TASK
In the entries below, find the line with "realizado sobre 528" and the line with "上では各5項目以上が6ヶ月以上持続していることが必要です。さ". Return those two lines and all lines between them, exactly.

Collected data

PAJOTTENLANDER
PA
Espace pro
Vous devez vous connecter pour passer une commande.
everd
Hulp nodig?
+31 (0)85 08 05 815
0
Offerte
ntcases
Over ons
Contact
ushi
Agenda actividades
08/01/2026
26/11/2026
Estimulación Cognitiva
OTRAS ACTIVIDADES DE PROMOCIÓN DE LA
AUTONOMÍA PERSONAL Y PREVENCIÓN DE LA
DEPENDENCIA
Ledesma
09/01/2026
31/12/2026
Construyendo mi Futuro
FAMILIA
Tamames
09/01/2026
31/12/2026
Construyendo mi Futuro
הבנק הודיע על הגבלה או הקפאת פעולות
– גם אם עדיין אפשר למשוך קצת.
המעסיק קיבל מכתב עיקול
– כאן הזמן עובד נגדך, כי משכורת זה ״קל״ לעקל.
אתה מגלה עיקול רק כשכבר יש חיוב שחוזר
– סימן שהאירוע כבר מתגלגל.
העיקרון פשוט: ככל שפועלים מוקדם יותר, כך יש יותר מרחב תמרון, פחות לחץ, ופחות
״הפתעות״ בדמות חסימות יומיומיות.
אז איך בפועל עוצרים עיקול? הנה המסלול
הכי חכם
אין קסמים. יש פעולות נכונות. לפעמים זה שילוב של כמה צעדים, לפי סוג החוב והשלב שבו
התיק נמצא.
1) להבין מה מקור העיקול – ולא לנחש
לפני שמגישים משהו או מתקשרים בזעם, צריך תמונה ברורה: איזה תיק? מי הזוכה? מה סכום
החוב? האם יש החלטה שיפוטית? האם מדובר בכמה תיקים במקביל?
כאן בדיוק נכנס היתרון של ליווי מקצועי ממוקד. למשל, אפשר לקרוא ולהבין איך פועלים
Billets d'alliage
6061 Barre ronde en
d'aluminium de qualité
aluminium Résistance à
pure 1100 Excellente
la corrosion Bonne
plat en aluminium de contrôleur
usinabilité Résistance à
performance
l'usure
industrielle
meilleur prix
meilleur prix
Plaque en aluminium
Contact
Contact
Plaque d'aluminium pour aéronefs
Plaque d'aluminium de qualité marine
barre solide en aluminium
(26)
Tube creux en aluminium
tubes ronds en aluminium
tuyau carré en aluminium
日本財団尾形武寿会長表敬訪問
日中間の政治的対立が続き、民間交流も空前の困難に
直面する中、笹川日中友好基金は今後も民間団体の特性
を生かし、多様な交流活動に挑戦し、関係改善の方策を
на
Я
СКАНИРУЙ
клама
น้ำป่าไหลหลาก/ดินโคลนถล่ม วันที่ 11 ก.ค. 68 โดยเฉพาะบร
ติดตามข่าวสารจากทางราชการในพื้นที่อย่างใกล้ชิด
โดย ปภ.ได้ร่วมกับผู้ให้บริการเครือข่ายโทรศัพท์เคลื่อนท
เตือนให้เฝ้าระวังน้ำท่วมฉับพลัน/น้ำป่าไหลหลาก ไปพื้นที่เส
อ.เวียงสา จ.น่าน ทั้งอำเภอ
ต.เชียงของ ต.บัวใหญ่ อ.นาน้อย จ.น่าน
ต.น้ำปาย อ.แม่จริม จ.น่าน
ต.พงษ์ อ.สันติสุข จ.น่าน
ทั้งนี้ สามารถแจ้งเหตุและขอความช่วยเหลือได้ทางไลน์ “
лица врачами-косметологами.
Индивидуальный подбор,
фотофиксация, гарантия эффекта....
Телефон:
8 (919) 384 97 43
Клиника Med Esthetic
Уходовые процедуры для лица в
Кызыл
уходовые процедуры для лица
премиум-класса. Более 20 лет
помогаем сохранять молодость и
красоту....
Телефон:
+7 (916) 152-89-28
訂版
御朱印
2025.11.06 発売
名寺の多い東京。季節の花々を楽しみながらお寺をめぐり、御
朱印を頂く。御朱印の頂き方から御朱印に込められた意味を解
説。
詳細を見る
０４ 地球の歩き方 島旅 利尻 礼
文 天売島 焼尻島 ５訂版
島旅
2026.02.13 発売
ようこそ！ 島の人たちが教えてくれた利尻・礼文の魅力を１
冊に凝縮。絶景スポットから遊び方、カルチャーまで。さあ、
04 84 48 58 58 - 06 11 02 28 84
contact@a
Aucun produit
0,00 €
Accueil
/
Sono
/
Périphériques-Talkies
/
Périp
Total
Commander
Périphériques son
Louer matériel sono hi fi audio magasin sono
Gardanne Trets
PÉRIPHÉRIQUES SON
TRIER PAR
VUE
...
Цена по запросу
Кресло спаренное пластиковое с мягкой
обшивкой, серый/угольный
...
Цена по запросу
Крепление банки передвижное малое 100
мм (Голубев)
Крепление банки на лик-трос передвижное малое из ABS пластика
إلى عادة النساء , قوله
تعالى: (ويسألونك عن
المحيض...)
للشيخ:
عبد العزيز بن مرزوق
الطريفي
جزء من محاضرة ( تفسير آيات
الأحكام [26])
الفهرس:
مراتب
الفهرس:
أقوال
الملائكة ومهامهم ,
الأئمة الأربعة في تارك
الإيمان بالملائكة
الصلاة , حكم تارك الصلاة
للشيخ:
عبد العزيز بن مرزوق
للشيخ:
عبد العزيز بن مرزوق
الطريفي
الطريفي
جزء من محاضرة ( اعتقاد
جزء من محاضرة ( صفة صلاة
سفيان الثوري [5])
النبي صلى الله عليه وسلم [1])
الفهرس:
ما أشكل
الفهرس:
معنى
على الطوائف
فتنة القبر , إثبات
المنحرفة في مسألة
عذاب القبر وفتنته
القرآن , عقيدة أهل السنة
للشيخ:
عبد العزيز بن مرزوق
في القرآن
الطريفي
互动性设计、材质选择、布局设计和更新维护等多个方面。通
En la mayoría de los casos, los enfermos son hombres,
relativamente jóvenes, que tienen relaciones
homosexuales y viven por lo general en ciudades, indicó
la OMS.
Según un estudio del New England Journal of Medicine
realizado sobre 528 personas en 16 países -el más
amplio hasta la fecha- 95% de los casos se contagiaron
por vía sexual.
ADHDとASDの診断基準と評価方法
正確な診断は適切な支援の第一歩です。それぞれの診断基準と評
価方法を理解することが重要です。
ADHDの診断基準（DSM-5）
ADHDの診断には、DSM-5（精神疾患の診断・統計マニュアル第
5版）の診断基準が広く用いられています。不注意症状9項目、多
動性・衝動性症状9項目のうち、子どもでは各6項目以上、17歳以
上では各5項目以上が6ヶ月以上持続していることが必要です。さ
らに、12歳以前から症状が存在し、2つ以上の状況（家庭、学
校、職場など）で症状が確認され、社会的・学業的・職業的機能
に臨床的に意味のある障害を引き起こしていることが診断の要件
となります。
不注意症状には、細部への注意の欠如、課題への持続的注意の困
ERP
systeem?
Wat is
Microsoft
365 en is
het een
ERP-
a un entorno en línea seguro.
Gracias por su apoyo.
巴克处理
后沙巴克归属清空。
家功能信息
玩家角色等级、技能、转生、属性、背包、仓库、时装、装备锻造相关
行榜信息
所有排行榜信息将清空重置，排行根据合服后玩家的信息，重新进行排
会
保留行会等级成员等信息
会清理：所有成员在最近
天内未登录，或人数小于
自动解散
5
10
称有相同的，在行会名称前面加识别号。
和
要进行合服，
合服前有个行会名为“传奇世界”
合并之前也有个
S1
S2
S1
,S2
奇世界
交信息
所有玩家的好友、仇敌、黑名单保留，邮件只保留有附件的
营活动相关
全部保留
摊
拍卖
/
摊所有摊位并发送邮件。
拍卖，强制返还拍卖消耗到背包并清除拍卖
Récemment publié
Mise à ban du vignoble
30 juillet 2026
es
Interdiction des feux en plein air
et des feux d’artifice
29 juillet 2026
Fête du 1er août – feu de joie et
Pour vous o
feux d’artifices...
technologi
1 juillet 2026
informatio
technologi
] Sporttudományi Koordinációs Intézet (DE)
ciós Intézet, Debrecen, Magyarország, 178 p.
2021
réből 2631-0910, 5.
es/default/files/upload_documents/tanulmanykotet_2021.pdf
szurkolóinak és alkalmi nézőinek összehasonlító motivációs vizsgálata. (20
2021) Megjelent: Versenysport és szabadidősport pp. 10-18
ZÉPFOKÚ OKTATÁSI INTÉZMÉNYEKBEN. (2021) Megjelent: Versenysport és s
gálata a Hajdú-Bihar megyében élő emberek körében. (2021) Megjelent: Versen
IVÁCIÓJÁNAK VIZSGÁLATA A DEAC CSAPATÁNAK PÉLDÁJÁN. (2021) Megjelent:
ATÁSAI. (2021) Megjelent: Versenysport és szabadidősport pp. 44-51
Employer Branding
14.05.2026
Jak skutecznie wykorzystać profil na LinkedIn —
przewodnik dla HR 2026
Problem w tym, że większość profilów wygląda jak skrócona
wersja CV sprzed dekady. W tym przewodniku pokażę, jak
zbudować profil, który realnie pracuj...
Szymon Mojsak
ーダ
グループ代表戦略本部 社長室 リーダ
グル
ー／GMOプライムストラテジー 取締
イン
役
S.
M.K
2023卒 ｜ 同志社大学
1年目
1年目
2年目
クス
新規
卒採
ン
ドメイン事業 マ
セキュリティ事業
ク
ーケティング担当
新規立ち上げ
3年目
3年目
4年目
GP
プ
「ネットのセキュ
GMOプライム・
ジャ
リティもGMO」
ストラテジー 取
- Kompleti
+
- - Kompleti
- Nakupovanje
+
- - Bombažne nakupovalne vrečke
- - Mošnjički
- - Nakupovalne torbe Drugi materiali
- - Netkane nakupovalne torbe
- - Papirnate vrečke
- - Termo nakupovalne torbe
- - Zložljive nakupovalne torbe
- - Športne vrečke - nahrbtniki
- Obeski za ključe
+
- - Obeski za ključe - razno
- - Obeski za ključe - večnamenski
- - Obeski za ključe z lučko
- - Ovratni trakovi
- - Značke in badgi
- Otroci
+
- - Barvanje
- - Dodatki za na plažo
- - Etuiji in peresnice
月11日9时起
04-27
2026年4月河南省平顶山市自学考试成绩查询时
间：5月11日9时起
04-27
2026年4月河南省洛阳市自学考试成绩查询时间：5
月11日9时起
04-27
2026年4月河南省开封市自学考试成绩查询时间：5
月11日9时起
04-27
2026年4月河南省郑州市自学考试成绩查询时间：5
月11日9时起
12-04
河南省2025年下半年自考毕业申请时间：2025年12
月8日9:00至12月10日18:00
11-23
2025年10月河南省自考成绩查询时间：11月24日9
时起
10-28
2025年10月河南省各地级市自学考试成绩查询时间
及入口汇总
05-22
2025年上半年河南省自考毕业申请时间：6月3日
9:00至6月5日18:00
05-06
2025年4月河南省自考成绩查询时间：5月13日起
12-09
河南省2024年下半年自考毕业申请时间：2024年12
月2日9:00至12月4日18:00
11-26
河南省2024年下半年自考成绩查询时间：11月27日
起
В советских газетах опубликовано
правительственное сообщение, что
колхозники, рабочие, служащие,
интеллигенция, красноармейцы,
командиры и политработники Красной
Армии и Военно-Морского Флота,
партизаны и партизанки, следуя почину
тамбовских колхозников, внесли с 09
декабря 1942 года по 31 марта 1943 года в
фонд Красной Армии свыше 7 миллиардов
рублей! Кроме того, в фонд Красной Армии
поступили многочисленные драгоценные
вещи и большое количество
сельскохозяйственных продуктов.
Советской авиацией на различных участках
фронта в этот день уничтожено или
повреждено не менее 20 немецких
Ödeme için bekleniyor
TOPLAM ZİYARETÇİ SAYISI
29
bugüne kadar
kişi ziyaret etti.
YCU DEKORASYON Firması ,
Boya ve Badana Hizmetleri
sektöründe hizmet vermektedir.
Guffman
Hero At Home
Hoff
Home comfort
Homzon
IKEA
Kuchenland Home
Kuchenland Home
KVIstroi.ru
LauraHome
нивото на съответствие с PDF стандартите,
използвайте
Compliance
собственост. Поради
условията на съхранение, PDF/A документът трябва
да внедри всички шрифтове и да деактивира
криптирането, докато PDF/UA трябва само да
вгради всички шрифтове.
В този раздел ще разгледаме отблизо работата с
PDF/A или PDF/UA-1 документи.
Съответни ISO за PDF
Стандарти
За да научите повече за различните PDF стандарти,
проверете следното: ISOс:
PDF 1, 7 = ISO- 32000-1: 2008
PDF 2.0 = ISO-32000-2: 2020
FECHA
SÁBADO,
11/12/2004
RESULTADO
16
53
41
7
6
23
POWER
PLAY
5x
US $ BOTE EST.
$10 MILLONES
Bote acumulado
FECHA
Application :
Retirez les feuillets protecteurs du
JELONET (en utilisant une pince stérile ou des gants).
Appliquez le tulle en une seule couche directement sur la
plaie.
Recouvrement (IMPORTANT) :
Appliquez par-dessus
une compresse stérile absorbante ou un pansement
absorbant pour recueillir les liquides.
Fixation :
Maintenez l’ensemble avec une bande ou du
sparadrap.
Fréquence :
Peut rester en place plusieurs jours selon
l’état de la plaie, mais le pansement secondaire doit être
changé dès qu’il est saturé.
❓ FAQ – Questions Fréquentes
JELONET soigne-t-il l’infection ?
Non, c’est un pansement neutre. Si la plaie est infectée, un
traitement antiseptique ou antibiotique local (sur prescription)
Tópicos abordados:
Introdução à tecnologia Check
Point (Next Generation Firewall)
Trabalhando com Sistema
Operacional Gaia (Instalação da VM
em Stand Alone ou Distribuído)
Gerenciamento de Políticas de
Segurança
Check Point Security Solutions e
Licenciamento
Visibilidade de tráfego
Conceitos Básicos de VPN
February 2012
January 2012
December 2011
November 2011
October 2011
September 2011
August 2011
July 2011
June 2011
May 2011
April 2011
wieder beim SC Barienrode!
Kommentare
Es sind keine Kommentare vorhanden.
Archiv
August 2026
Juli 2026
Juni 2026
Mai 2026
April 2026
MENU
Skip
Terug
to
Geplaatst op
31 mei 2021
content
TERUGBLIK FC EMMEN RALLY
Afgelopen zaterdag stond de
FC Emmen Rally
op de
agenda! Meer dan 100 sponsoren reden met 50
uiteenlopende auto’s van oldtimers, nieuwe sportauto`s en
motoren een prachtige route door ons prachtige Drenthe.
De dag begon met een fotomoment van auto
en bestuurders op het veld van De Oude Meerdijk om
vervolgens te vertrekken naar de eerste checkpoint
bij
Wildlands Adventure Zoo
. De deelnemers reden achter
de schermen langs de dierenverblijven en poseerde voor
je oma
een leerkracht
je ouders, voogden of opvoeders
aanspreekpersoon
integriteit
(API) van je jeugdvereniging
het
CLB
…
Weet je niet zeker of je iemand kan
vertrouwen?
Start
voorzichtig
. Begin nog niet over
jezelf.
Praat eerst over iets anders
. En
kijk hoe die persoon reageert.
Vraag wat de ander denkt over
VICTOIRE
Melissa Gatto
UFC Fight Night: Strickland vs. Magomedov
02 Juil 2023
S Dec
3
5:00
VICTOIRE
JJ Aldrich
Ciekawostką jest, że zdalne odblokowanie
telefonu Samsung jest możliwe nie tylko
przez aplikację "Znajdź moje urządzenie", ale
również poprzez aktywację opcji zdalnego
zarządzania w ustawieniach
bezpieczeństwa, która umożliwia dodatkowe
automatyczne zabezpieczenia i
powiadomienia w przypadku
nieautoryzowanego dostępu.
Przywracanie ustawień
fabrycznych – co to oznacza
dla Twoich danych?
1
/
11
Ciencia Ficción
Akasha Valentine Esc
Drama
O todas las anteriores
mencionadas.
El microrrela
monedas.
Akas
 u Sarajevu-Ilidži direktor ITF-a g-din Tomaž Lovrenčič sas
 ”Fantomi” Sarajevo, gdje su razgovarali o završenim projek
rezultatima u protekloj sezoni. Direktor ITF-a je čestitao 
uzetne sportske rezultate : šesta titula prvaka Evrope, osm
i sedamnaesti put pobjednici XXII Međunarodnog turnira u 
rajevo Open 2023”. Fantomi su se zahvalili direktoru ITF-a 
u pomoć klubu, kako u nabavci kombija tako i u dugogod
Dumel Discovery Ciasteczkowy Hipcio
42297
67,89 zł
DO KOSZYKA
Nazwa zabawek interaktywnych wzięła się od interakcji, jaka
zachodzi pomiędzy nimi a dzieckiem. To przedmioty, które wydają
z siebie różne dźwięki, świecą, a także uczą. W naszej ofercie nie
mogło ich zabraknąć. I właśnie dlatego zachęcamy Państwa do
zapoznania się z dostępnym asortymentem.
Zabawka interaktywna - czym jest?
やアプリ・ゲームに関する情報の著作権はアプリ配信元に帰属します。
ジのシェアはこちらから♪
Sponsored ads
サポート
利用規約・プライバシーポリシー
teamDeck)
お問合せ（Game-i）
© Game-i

ANSWER BOX
realizado sobre 528 personas en 16 países -el más
amplio hasta la fecha- 95% de los casos se contagiaron
por vía sexual.
ADHDとASDの診断基準と評価方法
正確な診断は適切な支援の第一歩です。それぞれの診断基準と評
価方法を理解することが重要です。
ADHDの診断基準（DSM-5）
ADHDの診断には、DSM-5（精神疾患の診断・統計マニュアル第
5版）の診断基準が広く用いられています。不注意症状9項目、多
動性・衝動性症状9項目のうち、子どもでは各6項目以上、17歳以
上では各5項目以上が6ヶ月以上持続していることが必要です。さ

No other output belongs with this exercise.